Always maintain personal control of the Google account used to create your Google My Business page. The rationale is exactly the same as #1 above. This should apply to the dozens of other accounts in which your business can be listed like Facebook, Yellow Pages and Yelp. Rowan Reputation Resources has a service that clams over 65 sites in your name. It takes about eight weeks to complete the process, but it will save you dozens of man-hours having it done internally by people who may not keep the listings consistent (vital) and who do not know the structure of all the forms that have to be filled out. Get more information by clicking HERE.

#3: Never Delegate the Collection of Reviews to Outsiders

Nobody outside of your company can or should be tasked to ask customers for reviews. Determine who inside your agency should “own” the process. It should be someone in a supervisory role which creates the (true) impression that it is important, or, depending on an appropriate level of interpersonal skill, the caregiver who delivers the service. Collecting reviews from an elderly population brings its own challenges. Rowan Reputation Resources has developed some software tools and strategic approaches that make the task achievable with senior clients or their family members who may not live close by. Get more information by clicking HERE.

#4: Never Delegate the Task of Confirming Listings Phone Verifications

In #2 above I mentioned that there are dozens of sites you can claim. There are a key handful (about eight) that require telephone verification. It is quite easy and quick, but if delegated to someone who did not set up the account, all your work could be for naught.

Those few sites require someone who works at your company to pick up the phone at the number you use for your local listings and enter a spoken PIN into the site where you’re trying to create/claim your listing. Take the 30 minutes (total) required to accomplish this task yourself. Even if you get help from us to do the heavy lifting, do the few necessary verifications yourself. We will give you full, easy instructions.

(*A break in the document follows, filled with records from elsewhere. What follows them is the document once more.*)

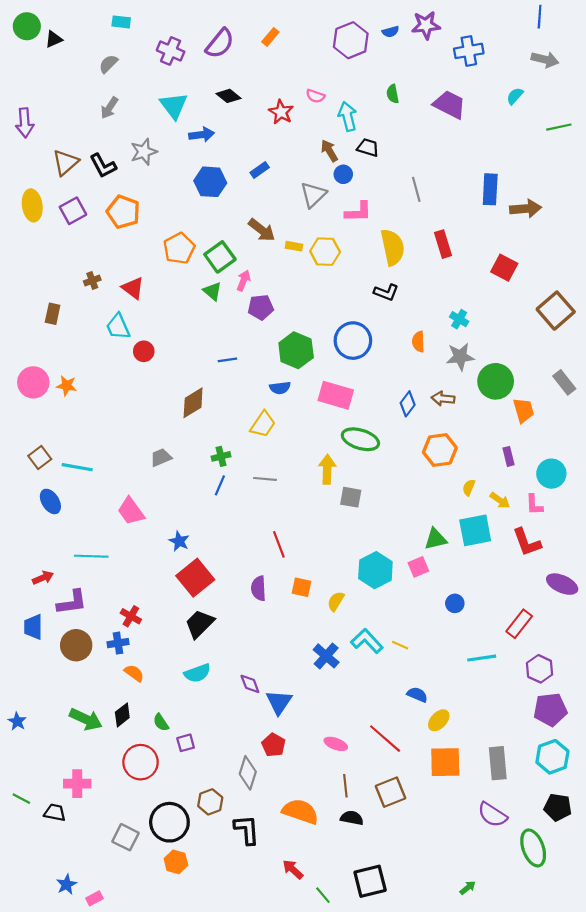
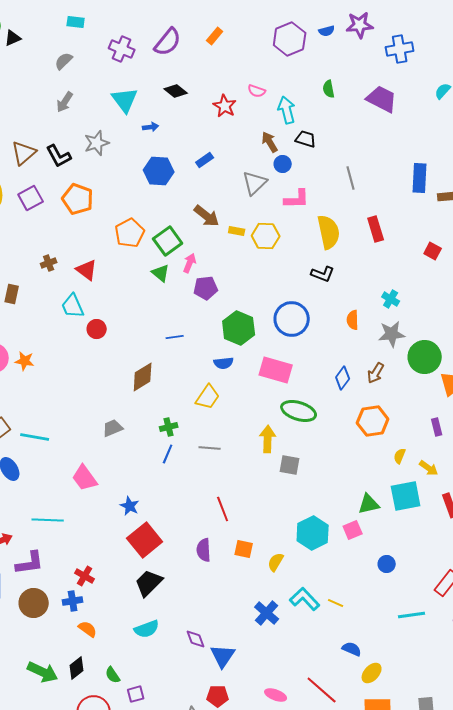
blue arrow: (202, 135) -> (151, 127), size x0.7
red square: (504, 268) -> (433, 251), size x0.7
brown arrow: (443, 398) -> (376, 373), turned -65
red pentagon: (274, 745) -> (218, 696), turned -30

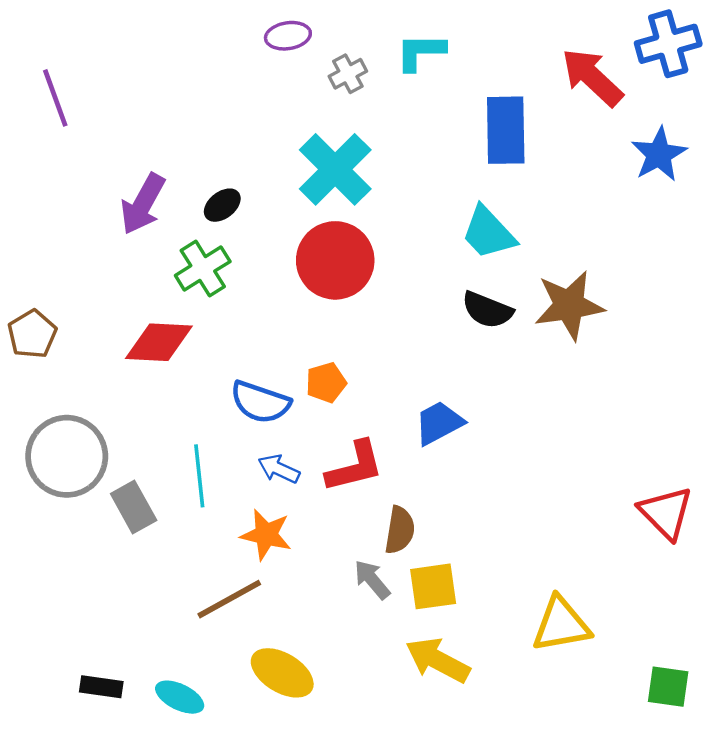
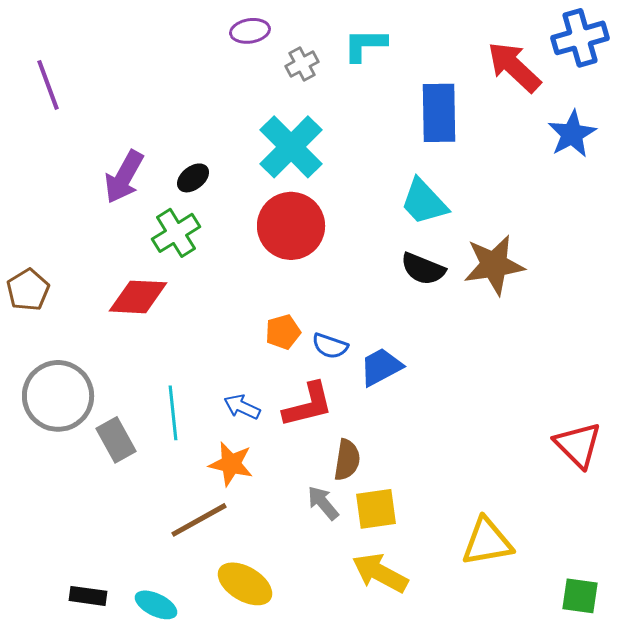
blue semicircle: (260, 402) -> (330, 346), moved, size x0.7

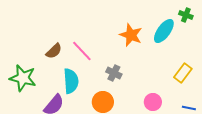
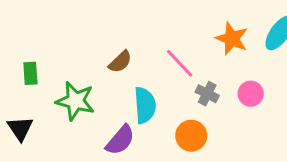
pink line: (82, 51) -> (180, 63), moved
pink circle: (153, 102) -> (251, 94), moved

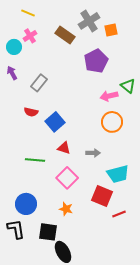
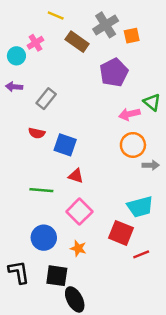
yellow line: (28, 13) -> (56, 15), moved
purple arrow: (12, 73) -> (14, 87), turned -56
blue square: (55, 122) -> (65, 145), turned -30
gray arrow: (93, 153) -> (151, 165), moved
blue circle: (26, 204) -> (44, 238), moved

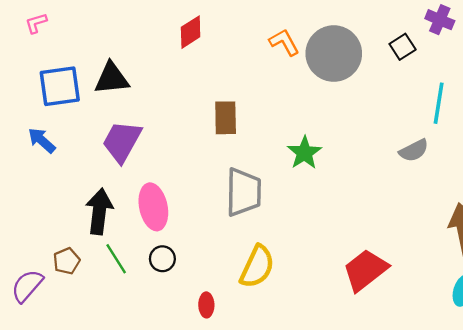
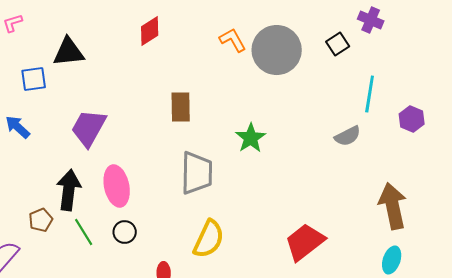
black triangle: (112, 78) -> (69, 52), moved
blue square: (60, 86) -> (34, 79), size x0.7
brown pentagon: (67, 261) -> (41, 220), moved

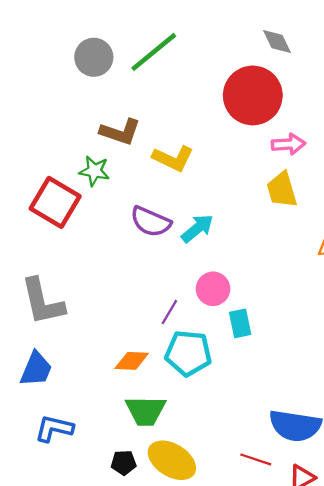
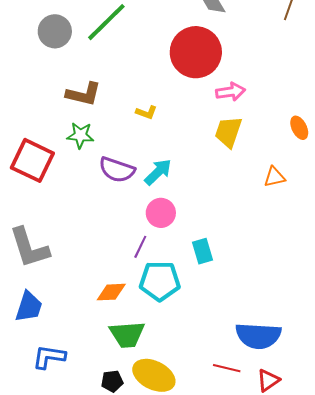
yellow L-shape: (173, 158) -> (146, 112), moved, size x0.6
green star: (94, 171) -> (80, 135), moved
yellow trapezoid: (282, 190) -> (228, 132), turned 40
pink circle: (213, 289) -> (161, 213), moved

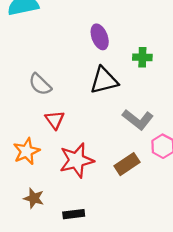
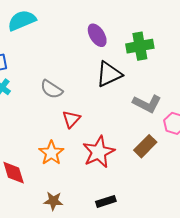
green cross: (142, 57) -> (140, 46), size x1.5
red triangle: (55, 120) -> (71, 119), turned 30
brown star: (34, 198) -> (53, 201), moved

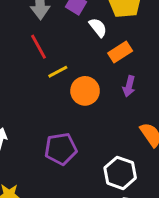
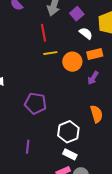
white semicircle: (98, 27) -> (86, 33), turned -32
orange circle: (85, 91) -> (72, 62), moved

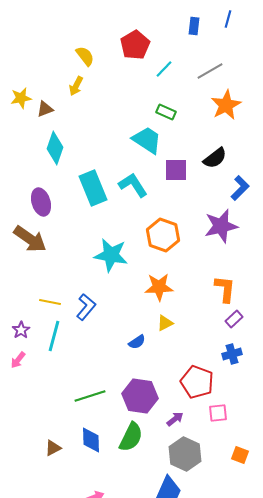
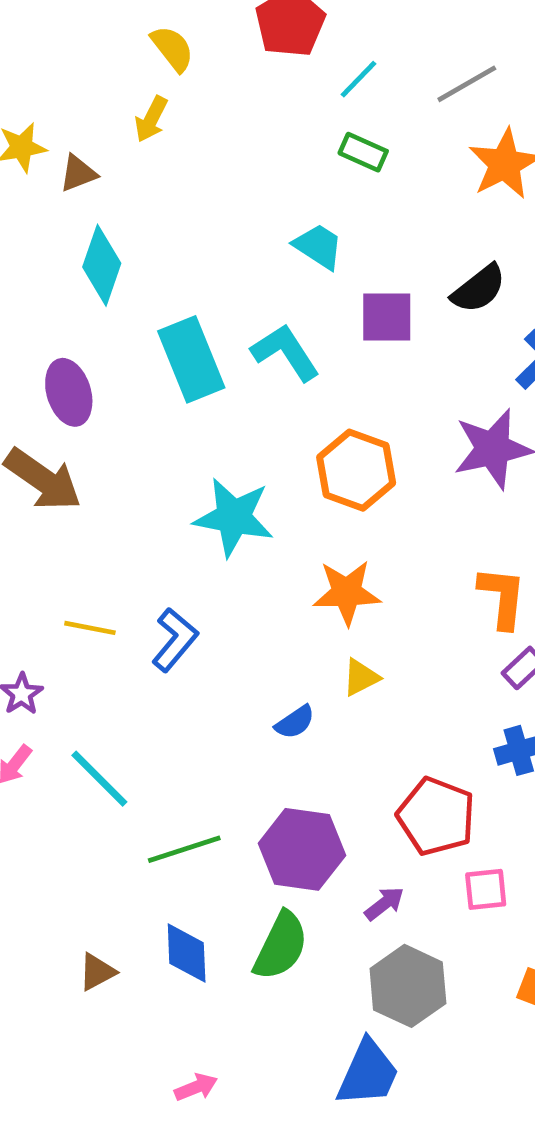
green rectangle: (166, 112) -> (363, 152), moved
cyan trapezoid: (147, 140) -> (318, 246), size x0.7
cyan line: (54, 336) -> (99, 779), moved, turned -60

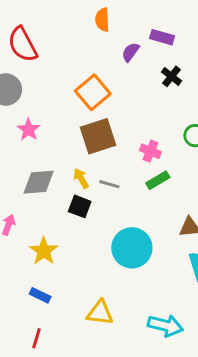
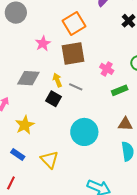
pink star: (29, 130) -> (43, 43), moved
green rectangle: (158, 180) -> (120, 90), moved
yellow triangle: (100, 313) -> (49, 160), moved, turned 30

#5: Never Delegate the Content of Anything Put on Your Site

While that does not mean you have to write everything that goes on your site, but you do have to read everything that is published under your agency’s name.

You want to make sure that your contracted writers do not develop keyword-stuffed hogwash that is chocked full of anchor text which could ultimately earn you a slap from Google. While it may be difficult to tell, you want to watch for obvious plagiarism, copyright violations (who owns the images?) and will not produce copy that is bad enough to make readers hit the “Back” button.

Delegation is the ticket to freedom for any agency owner. Abdication is a ticket to heartache.